» BRIEF: Restate all of the entries exactly, dropping any pictures they hold.

○ ○ ○

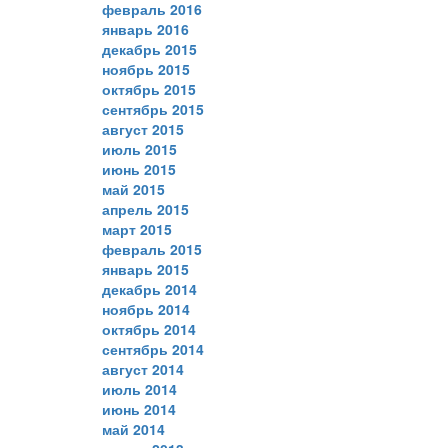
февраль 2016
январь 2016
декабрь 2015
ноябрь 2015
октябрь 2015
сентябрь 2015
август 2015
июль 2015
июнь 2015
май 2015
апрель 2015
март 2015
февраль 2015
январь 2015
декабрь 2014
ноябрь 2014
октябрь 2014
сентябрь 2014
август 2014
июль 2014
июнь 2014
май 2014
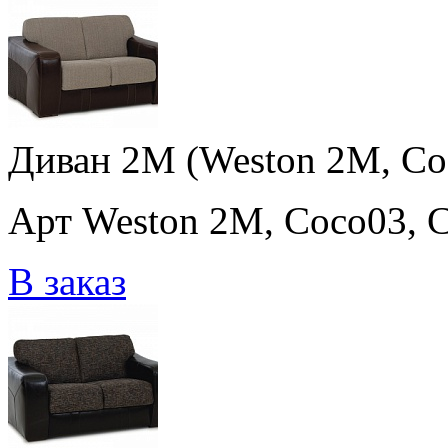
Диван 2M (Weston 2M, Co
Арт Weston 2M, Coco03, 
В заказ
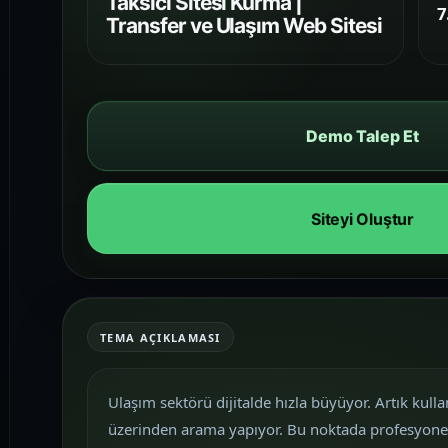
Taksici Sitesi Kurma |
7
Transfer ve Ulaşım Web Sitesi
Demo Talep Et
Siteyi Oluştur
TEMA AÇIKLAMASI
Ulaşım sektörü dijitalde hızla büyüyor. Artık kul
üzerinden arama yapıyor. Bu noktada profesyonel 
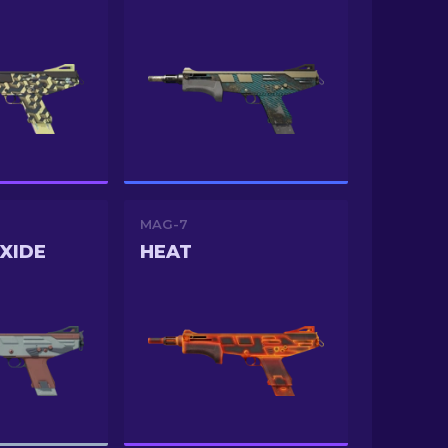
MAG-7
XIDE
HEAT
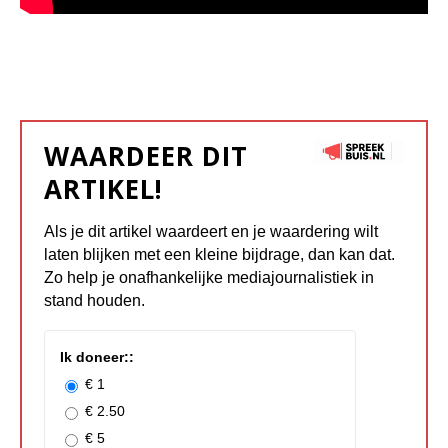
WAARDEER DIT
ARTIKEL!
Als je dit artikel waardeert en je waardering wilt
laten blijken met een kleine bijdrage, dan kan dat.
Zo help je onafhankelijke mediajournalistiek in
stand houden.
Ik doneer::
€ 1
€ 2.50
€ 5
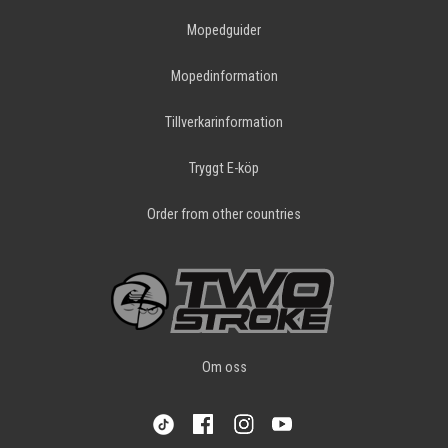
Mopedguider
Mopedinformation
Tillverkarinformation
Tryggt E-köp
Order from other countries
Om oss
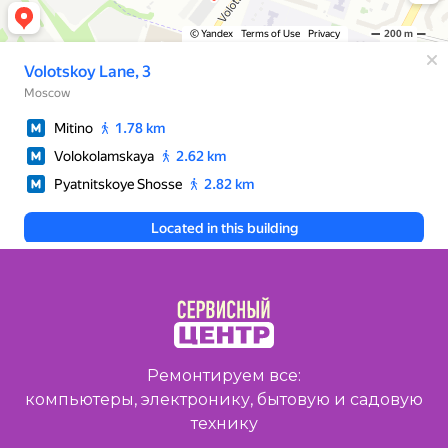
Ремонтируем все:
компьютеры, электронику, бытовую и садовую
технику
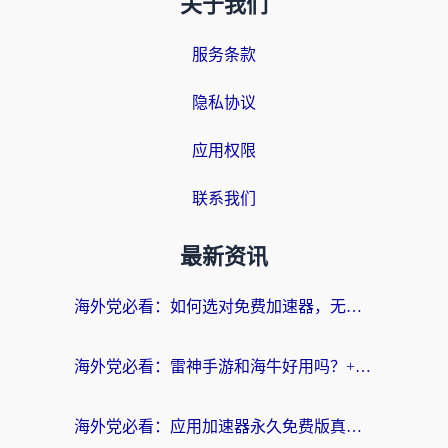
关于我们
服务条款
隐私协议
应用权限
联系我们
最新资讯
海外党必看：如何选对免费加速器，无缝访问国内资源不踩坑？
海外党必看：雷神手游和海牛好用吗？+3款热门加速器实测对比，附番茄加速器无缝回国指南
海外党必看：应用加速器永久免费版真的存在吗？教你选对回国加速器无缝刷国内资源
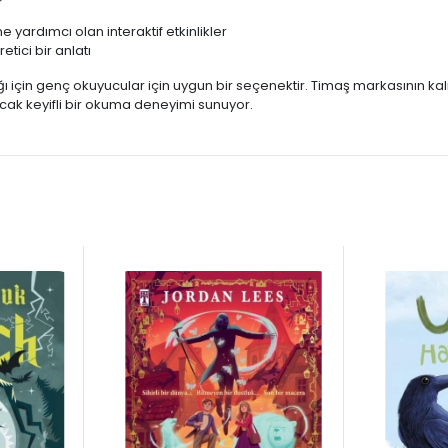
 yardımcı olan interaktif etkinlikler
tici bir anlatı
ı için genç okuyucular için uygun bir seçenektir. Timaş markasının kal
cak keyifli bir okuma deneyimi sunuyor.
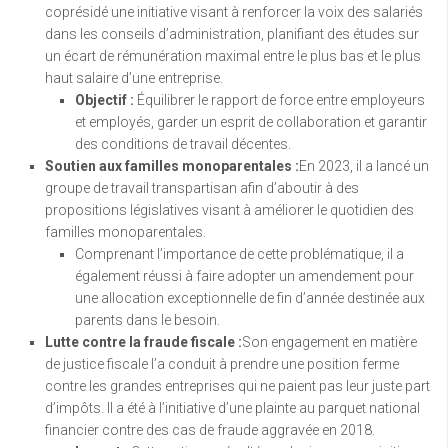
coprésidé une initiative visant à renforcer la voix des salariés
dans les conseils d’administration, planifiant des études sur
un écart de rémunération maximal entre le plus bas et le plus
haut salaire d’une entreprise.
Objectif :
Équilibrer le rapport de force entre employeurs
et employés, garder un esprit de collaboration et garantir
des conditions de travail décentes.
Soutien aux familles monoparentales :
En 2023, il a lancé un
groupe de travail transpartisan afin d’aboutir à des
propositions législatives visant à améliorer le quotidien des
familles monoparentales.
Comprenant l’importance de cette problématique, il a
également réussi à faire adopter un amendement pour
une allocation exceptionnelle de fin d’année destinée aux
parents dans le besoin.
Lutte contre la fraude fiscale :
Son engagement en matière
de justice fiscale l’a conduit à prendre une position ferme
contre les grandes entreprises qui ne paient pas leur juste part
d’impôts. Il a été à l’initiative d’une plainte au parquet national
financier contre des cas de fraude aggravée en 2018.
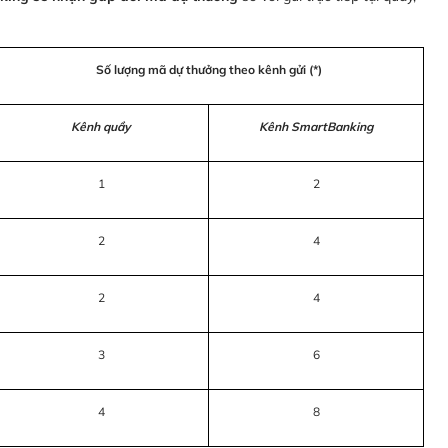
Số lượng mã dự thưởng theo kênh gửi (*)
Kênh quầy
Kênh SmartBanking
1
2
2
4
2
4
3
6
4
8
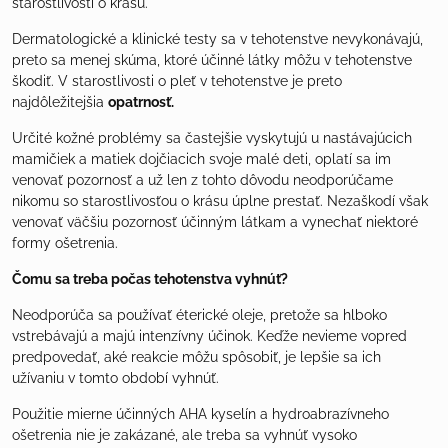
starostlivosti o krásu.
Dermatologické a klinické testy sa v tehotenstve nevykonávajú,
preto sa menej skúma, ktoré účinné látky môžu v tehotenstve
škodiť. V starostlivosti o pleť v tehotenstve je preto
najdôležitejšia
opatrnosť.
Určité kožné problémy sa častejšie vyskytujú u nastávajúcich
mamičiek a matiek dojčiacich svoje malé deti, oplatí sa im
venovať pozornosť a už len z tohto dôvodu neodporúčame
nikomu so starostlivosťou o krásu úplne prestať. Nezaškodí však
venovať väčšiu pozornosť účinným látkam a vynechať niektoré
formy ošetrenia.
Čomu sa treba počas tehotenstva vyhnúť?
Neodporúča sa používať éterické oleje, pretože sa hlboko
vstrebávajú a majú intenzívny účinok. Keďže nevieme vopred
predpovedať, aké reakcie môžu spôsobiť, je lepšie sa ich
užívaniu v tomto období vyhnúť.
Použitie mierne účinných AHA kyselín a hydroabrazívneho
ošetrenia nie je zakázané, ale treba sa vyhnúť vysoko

○ ○ ○

» OUTPUT FOR THIS TASK:
февраль 2016
январь 2016
декабрь 2015
ноябрь 2015
октябрь 2015
сентябрь 2015
август 2015
июль 2015
июнь 2015
май 2015
апрель 2015
март 2015
февраль 2015
январь 2015
декабрь 2014
ноябрь 2014
октябрь 2014
сентябрь 2014
август 2014
июль 2014
июнь 2014
май 2014
Диван 2M (Weston 2M, Co
Арт Weston 2M, Coco03, 
В заказ
Taksici Sitesi Kurma |
7
Transfer ve Ulaşım Web Sitesi
Demo Talep Et
Siteyi Oluştur
TEMA AÇIKLAMASI
Ulaşım sektörü dijitalde hızla büyüyor. Artık kul
üzerinden arama yapıyor. Bu noktada profesyonel 
MAG-7
XIDE
HEAT
WAARDEER DIT
ARTIKEL!
Als je dit artikel waardeert en je waardering wilt
laten blijken met een kleine bijdrage, dan kan dat.
Zo help je onafhankelijke mediajournalistiek in
stand houden.
Ik doneer::
€ 1
€ 2.50
€ 5
Mopedguider
Mopedinformation
Tillverkarinformation
Tryggt E-köp
Order from other countries
Om oss
Ремонтируем все:
компьютеры, электронику, бытовую и садовую
технику
关于我们
服务条款
隐私协议
应用权限
联系我们
最新资讯
海外党必看：如何选对免费加速器，无缝访问国内资源不踩坑？
海外党必看：雷神手游和海牛好用吗？+3款热门加速器实测对比，附番茄加速器无缝回国指南
海外党必看：应用加速器永久免费版真的存在吗？教你选对回国加速器无缝刷国内资源
 yardımcı olan interaktif etkinlikler
tici bir anlatı
ı için genç okuyucular için uygun bir seçenektir. Timaş markasının kal
cak keyifli bir okuma deneyimi sunuyor.
coprésidé une initiative visant à renforcer la voix des salariés
dans les conseils d’administration, planifiant des études sur
un écart de rémunération maximal entre le plus bas et le plus
haut salaire d’une entreprise.
Objectif :
Équilibrer le rapport de force entre employeurs
et employés, garder un esprit de collaboration et garantir
des conditions de travail décentes.
Soutien aux familles monoparentales :
En 2023, il a lancé un
groupe de travail transpartisan afin d’aboutir à des
propositions législatives visant à améliorer le quotidien des
familles monoparentales.
Comprenant l’importance de cette problématique, il a
également réussi à faire adopter un amendement pour
une allocation exceptionnelle de fin d’année destinée aux
parents dans le besoin.
Lutte contre la fraude fiscale :
Son engagement en matière
de justice fiscale l’a conduit à prendre une position ferme
contre les grandes entreprises qui ne paient pas leur juste part
d’impôts. Il a été à l’initiative d’une plainte au parquet national
financier contre des cas de fraude aggravée en 2018.
Số lượng mã dự thưởng theo kênh gửi (*)
Kênh quầy
Kênh SmartBanking
1
2
2
4
2
4
3
6
4
8
starostlivosti o krásu.
Dermatologické a klinické testy sa v tehotenstve nevykonávajú,
preto sa menej skúma, ktoré účinné látky môžu v tehotenstve
škodiť. V starostlivosti o pleť v tehotenstve je preto
najdôležitejšia
opatrnosť.
Určité kožné problémy sa častejšie vyskytujú u nastávajúcich
mamičiek a matiek dojčiacich svoje malé deti, oplatí sa im
venovať pozornosť a už len z tohto dôvodu neodporúčame
nikomu so starostlivosťou o krásu úplne prestať. Nezaškodí však
venovať väčšiu pozornosť účinným látkam a vynechať niektoré
formy ošetrenia.
Čomu sa treba počas tehotenstva vyhnúť?
Neodporúča sa používať éterické oleje, pretože sa hlboko
vstrebávajú a majú intenzívny účinok. Keďže nevieme vopred
predpovedať, aké reakcie môžu spôsobiť, je lepšie sa ich
užívaniu v tomto období vyhnúť.
Použitie mierne účinných AHA kyselín a hydroabrazívneho
ošetrenia nie je zakázané, ale treba sa vyhnúť vysoko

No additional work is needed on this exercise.